Engineering students build robots to collect and remediate water samples for U.N. project.

robot

By Kim Cobb
SMU News

DALLAS (SMU) – The Innovation Gym in SMU’s Lyle School of Engineering was buzzing and clanking on a recent morning as first-year students in an interdisciplinary design course tested robots they designed and built to a specific task.  The challenge? To replicate the work of collecting and remediating water samples that Lyle School faculty and students have been doing in U.N. refugee camps in Africa and Bangladesh. 

“When it actually works, it’s amazing!” crowed first-year Lyle student Jordan Kayse. Andrew Quicksall, the Lyle School’s J. Lindsay Embrey Assistant Professor, explained that this kind of experience is as much about teaching soft skills like cooperation and communication across disciplines and genders as it is about engineering.

Teaching the course is a team experience, too – tapping the skills of Quicksall, an environmental engineer; Mark Fontenot, a Lyle computer science lecturer; Kate Canales, director of design and innovation programs at Lyle; Adam Cohen, visiting assistant clinical professor in mechanical engineering, Joseph Cleveland, visiting lecturer in electrical engineering; and Preston Yarborough, project manager for the Center for Creative Leadership (CCL), a global nonprofit education and research organization that is partnering with the Lyle School’s Hart Center for Engineering Leadership.
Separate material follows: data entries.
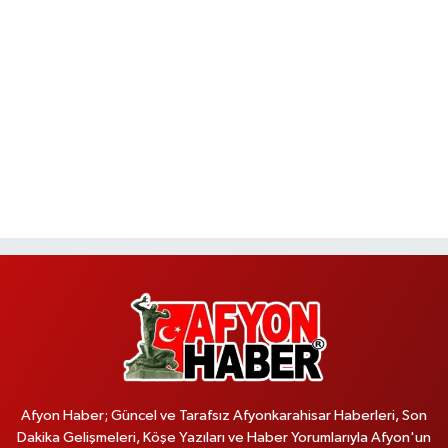
Afyon Haber; Güncel ve Tarafsız Afyonkarahisar Haberleri, Son
Dakika Gelişmeleri, Köşe Yazıları ve Haber Yorumlarıyla Afyon'un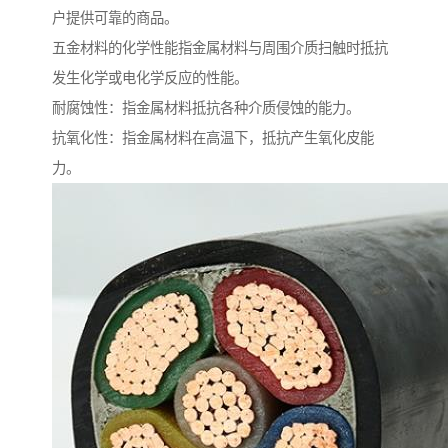
户提供可靠的商品。
五金材料的化学性能指金属材料与周围介质扫触时抵抗
发生化学或电化学反应的性能。
耐腐蚀性：指金属材料抵抗各种介质侵蚀的能力。
抗氧化性：指金属材料在高温下，抵抗产生氧化皮能
力。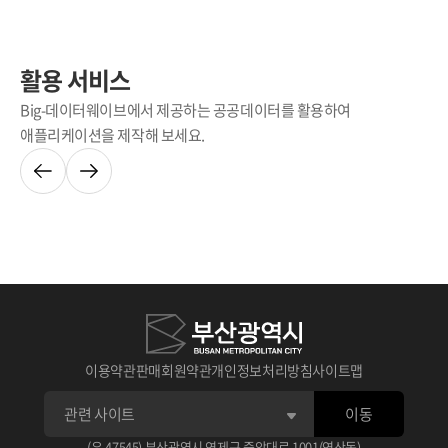
활용 서비스
Big-데이터웨이브에서 제공하는 공공데이터를 활용하여
애플리케이션을 제작해 보세요.
이용약관
판매회원약관
개인정보처리방침
사이트맵
이동
(우 47545) 부산광역시 연제구 중앙대로 1001(연산동)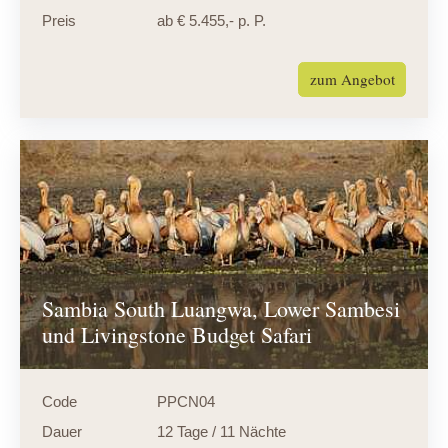
Preis
ab € 5.455,- p. P.
zum Angebot
Sambia South Luangwa, Lower Sambesi
und Livingstone Budget Safari
Code
PPCN04
Dauer
12 Tage / 11 Nächte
A strong work dynamic emerged when the class started meeting in August. This prompted a team of CCL researchers to inquire whether the Lyle School might be interested in collaborating on a research initiative based on techniques the students were using.  A CCL research team, sponsored through the organization’s Alfred J. Marrow Fund, will travel to SMU to study the class when it meets with the next group of students in the spring. What the team gleans from observing the SMU course could foster new tools and processes that can benefit organizations and educational institutions around the country.  

One of CCL’s goals in partnering with Lyle’s Hart Center is to prepare students to work in volatile and fast-changing work environments. “Success in today’s workplace requires an astute understanding of the informal networks that really drive how organizations work,” Yarborough said.
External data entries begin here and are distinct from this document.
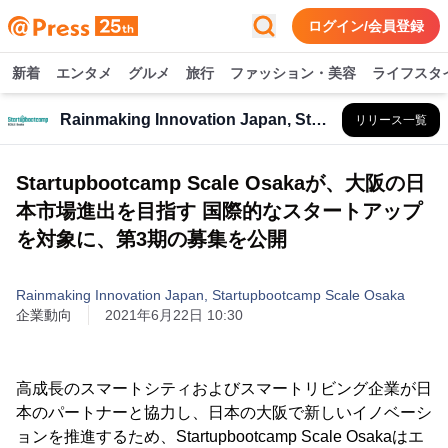
ログイン/会員登録
新着
エンタメ
グルメ
旅行
ファッション・美容
ライフスタ
Rainmaking Innovation Japan, Startupbootcamp Scale Osaka
リリース一覧
Startupbootcamp Scale Osakaが、大阪の日
本市場進出を目指す 国際的なスタートアップ
を対象に、第3期の募集を公開
Rainmaking Innovation Japan, Startupbootcamp Scale Osaka
企業動向
2021年6月22日 10:30
高成長のスマートシティおよびスマートリビング企業が日
本のパートナーと協力し、日本の大阪で新しいイノベーシ
ョンを推進するため、Startupbootcamp Scale Osakaはエ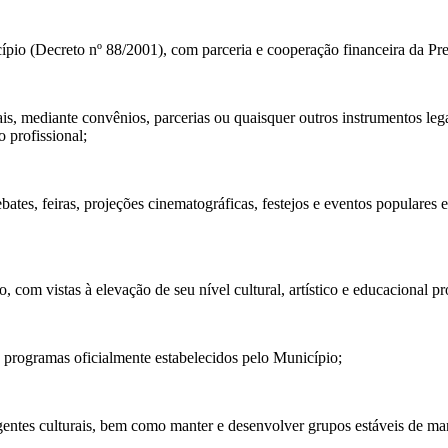
ípio (Decreto nº 88/2001), com parceria e cooperação financeira da Pre
is, mediante convênios, parcerias ou quaisquer outros instrumentos leg
o profissional;
ates, feiras, projeções cinematográficas, festejos e eventos populares e
com vistas à elevação de seu nível cultural, artístico e educacional pro
 programas oficialmente estabelecidos pelo Município;
agentes culturais, bem como manter e desenvolver grupos estáveis de man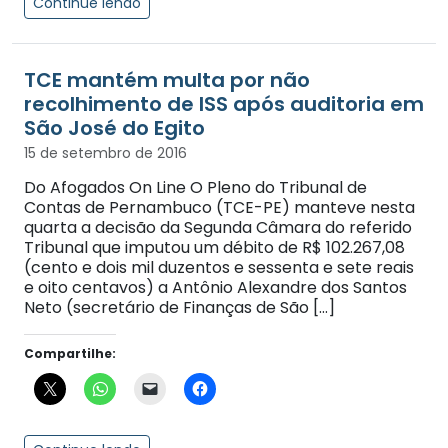
Continue lendo
TCE mantém multa por não
recolhimento de ISS após auditoria em
São José do Egito
15 de setembro de 2016
Do Afogados On Line O Pleno do Tribunal de
Contas de Pernambuco (TCE-PE) manteve nesta
quarta a decisão da Segunda Câmara do referido
Tribunal que imputou um débito de R$ 102.267,08
(cento e dois mil duzentos e sessenta e sete reais
e oito centavos) a Antônio Alexandre dos Santos
Neto (secretário de Finanças de São […]
Compartilhe: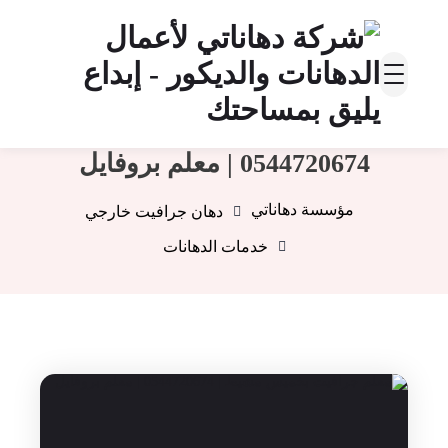
معلم جرافيت بخميس مشيط |
0544720674 | معلم بروفايل
مؤسسة دهاناتي
دهان جرافيت خارجي
خدمات الدهانات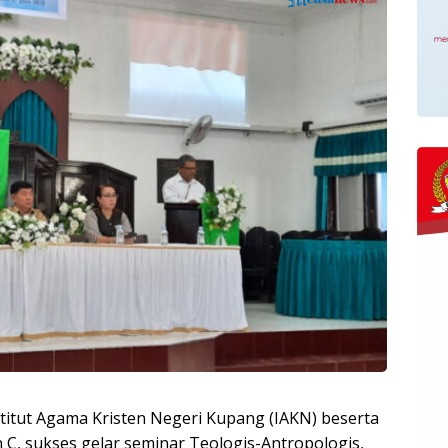
titut Agama Kristen Negeri Kupang (IAKN) beserta
 C, sukses gelar seminar Teologis-Antropologis,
The Introduction to Engineering Design class is the first of its kind at SMU – a “Ways of Knowing” course designed to cut across disciplines to explore how natural scientists, social scientists, humanists, artists, engineers and professionals in business and education go about addressing important issues. Under the new University Curriculum, all undergraduates who enter SMU in the 2012-1013 academic year and thereafter will be required to complete one “Ways of Knowing” class taught collaboratively by faculty members from different disciplines and organized around a major topic or question.